They Can’t Kill Human Creativity
by digby
John Lennon died 30 years ago today. And for many people my age it was our first real brush with our own mortality. How could a Beatle die?
There are going to be many tributes today, but none more thought provoking and heartfelt that this one by Michael Gerber:
It’s scary to see adults cry, and I saw a lot of that on December 9, 1980. Lennon’s murder felt personal, ominous even. Was this how we lived now, with rock stars getting shot? Was our country so full of madness that anyone who took a public stand — anybody who dared to be real — became a target? How did we get here? How could our country function under these conditions?

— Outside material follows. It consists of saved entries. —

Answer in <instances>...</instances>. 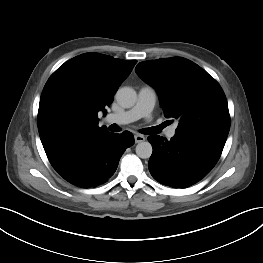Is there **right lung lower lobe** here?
<instances>
[{
	"instance_id": "obj_1",
	"label": "right lung lower lobe",
	"mask_w": 263,
	"mask_h": 263,
	"mask_svg": "<svg viewBox=\"0 0 263 263\" xmlns=\"http://www.w3.org/2000/svg\"><path fill=\"white\" fill-rule=\"evenodd\" d=\"M134 136L107 129L85 131L44 145L54 169L73 185L90 188L105 183L116 171Z\"/></svg>"
}]
</instances>
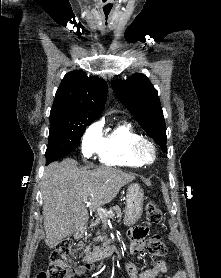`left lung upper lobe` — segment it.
I'll return each instance as SVG.
<instances>
[{
    "label": "left lung upper lobe",
    "instance_id": "1",
    "mask_svg": "<svg viewBox=\"0 0 221 278\" xmlns=\"http://www.w3.org/2000/svg\"><path fill=\"white\" fill-rule=\"evenodd\" d=\"M112 88L146 133L167 152L166 129L157 90L143 74H135L126 80H115Z\"/></svg>",
    "mask_w": 221,
    "mask_h": 278
}]
</instances>
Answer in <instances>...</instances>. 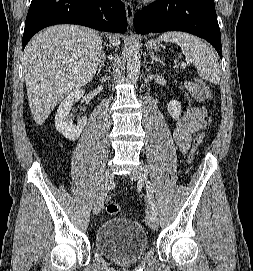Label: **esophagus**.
Here are the masks:
<instances>
[{"label": "esophagus", "instance_id": "34e87169", "mask_svg": "<svg viewBox=\"0 0 253 271\" xmlns=\"http://www.w3.org/2000/svg\"><path fill=\"white\" fill-rule=\"evenodd\" d=\"M125 10H126V17H127L128 24L132 26L133 18H134V9L131 3L125 2Z\"/></svg>", "mask_w": 253, "mask_h": 271}]
</instances>
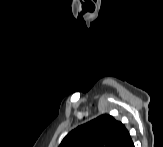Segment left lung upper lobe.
<instances>
[{
    "instance_id": "left-lung-upper-lobe-1",
    "label": "left lung upper lobe",
    "mask_w": 163,
    "mask_h": 147,
    "mask_svg": "<svg viewBox=\"0 0 163 147\" xmlns=\"http://www.w3.org/2000/svg\"><path fill=\"white\" fill-rule=\"evenodd\" d=\"M125 131L120 121L104 114L72 130L59 147H115Z\"/></svg>"
}]
</instances>
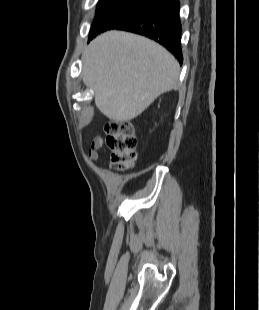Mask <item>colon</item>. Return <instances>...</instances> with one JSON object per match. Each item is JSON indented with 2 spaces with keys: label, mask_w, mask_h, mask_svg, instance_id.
<instances>
[{
  "label": "colon",
  "mask_w": 259,
  "mask_h": 310,
  "mask_svg": "<svg viewBox=\"0 0 259 310\" xmlns=\"http://www.w3.org/2000/svg\"><path fill=\"white\" fill-rule=\"evenodd\" d=\"M106 142L112 151L111 163L118 170L132 167L136 161L137 139L130 122L112 121L105 126Z\"/></svg>",
  "instance_id": "5ec220e1"
}]
</instances>
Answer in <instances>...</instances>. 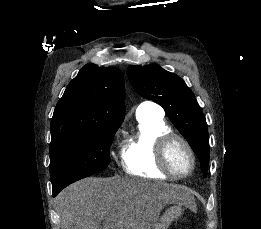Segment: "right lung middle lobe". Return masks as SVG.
<instances>
[{
	"instance_id": "1",
	"label": "right lung middle lobe",
	"mask_w": 261,
	"mask_h": 229,
	"mask_svg": "<svg viewBox=\"0 0 261 229\" xmlns=\"http://www.w3.org/2000/svg\"><path fill=\"white\" fill-rule=\"evenodd\" d=\"M120 125L97 126L50 146L53 196L67 185L107 168L110 145Z\"/></svg>"
}]
</instances>
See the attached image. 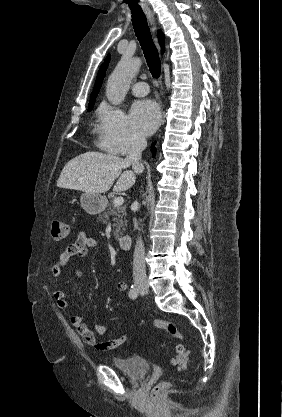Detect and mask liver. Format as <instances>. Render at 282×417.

As we’ve discovered, it can’t.
For the first 48 hours after Lennon’s death, there was a sense of righteous indignation: We were going to do something, goddammit, to make sure this kind of thing didn’t happen again. Fathers coming home from work shouldn’t get gunned down by some random fruitcake carrying a cheap pistol. Then, the gun lobby started throwing its weight around, and President-elect Reagan started saying that maybe the solution was everybody carrying cheap pistols, and…that’s the way this country has run ever since. Thirty years of nothing but stupid bloody Tuesdays, with the possible exception of the day we elected Obama. And now even he seems determined to remind us that was a Tuesday, too.
It’s taken me 30 years, but I’ve finally figured out what I want to do about this — to say to Fate or the Devil or Mark David Chapman: yes, of course, you can kill individual human beings, but you can’t kill human creativity. You can’t kill the best of what people are.